Tighter regulations will force Hong Kong's smaller care homes to close
Tighter regulations for private homes could see many close as renovation costs and land-use rules stop them complying with licence rules
More than 50 disabled people could find themselves without a home or adapting to life in a new hostel by mid-year as tough new care home regulations take hold.
And about one third of the city's 78 private care homes for the disabled could face closure in a year's time under new licensing rules, operators warned.
The latest government figures showed that more than 50 people living in eight private hostels were under immediate threat and would have to find new homes as their institutions had yet to apply for a licence that certified the homes met service and safety standards.
They had also not applied for a temporary exemption, as required by law, to continue their businesses after June 10.
Only eight private homes held licences as of April 1, although most of the rules had been in force since November 18, 2011. However, some had applied for exemptions.
The 18-month grace period, which allowed all private and subsidised hostels to apply for licences, ends on June 10, meaning that those without a licence or an exemption would have to shut down or face penalties.
The Social Welfare Department was processing applications for either a licence or an exemption from 34 of the city's 316 government-subvented and private care homes.
"At least one-third [of private homes] might close down [when their temporary exemptions expire]," said Joe Li Wing-yiu, chairman of the Private Hostel for Rehabilitation Association. "It is a very conservative estimate … Small hostels have already found it hard to survive."
About half of the private homes had fewer than 40 clients, said Li, whose group represents some 80 per cent of the private homes.
Commissioner for Rehabilitation Stephen Sui Wai-keung said exemptions generally lasted 12 to 18 months. Sui told lawmakers on Tuesday that the Social Welfare Department would see whether the homes were taking concrete action to comply with the licensing rules when considering exemption renewals.
He added that, as far as they knew, the operators of the hostels that had yet to apply to continue business had already planned to relocate their residents to other private homes.
Li attributed the threat of closure to the licensing rules requiring operators to ensure their land use was in line with the land lease conditions and zoning plans, and the fact premises had to meet legal standards on design, fire safety, building and floor space for each resident.
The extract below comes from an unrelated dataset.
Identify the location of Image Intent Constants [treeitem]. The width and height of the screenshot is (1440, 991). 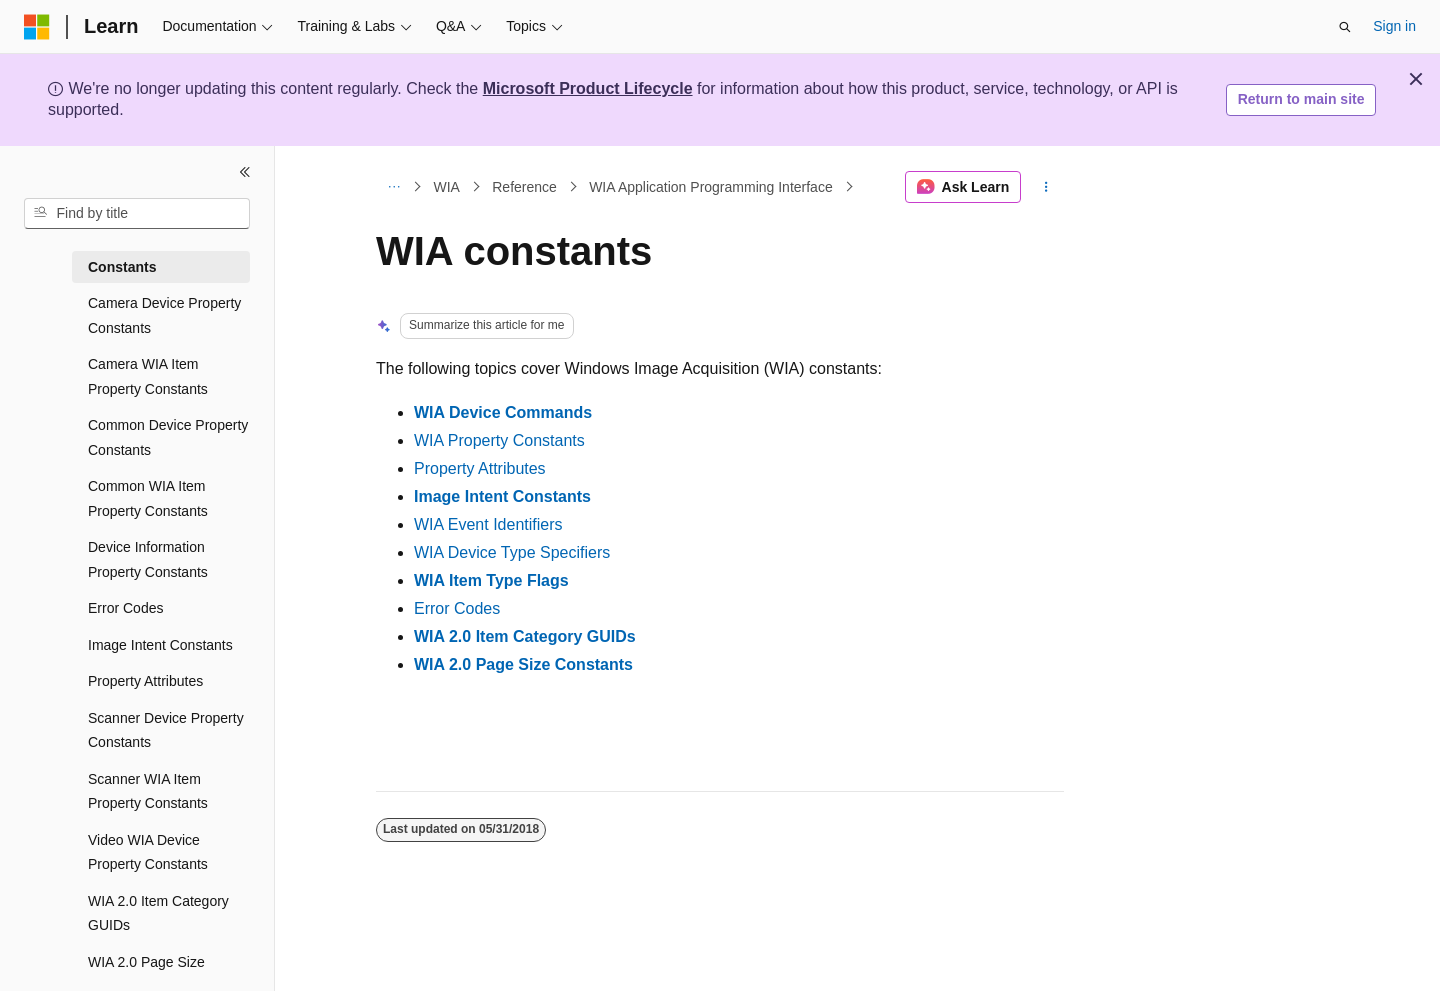 (160, 645).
"Such renovations will incur huge costs," he said. "But private homes can hardly expect a good return from their investments as it is unlikely they will be able to raise residence fees.
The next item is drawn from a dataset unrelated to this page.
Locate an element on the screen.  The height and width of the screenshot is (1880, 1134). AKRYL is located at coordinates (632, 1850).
"Many of the residents have no ability to work and live on welfare."
Li said more than 90 per cent of residents in private homes relied on Comprehensive Social Security Assistance payments.
Council for Social Service rehabilitation service chief officer Eddie Suen Kwok-tung said upgrading facilities would be tough for many of the smaller private homes, with lack of space being one of the biggest obstacles.
"It's true that a lot of [care homes] are behind, especially in their facilities, as many were established many years ago," he said. It was understandable that private homes needed to be regulated for the sake of users, he said, but he also criticised the government for allowing the wait for places in subvented care homes to have got so out of hand.
A spokesman for the Social Welfare Department said with HK$39 million funding from the Lotteries Fund, the department would subsidise the work needed on private homes, capped at 60 per cent of the costs.
Two applications had been received and were being processed. Similar subsidies were also offered to subvented and self-financing care homes.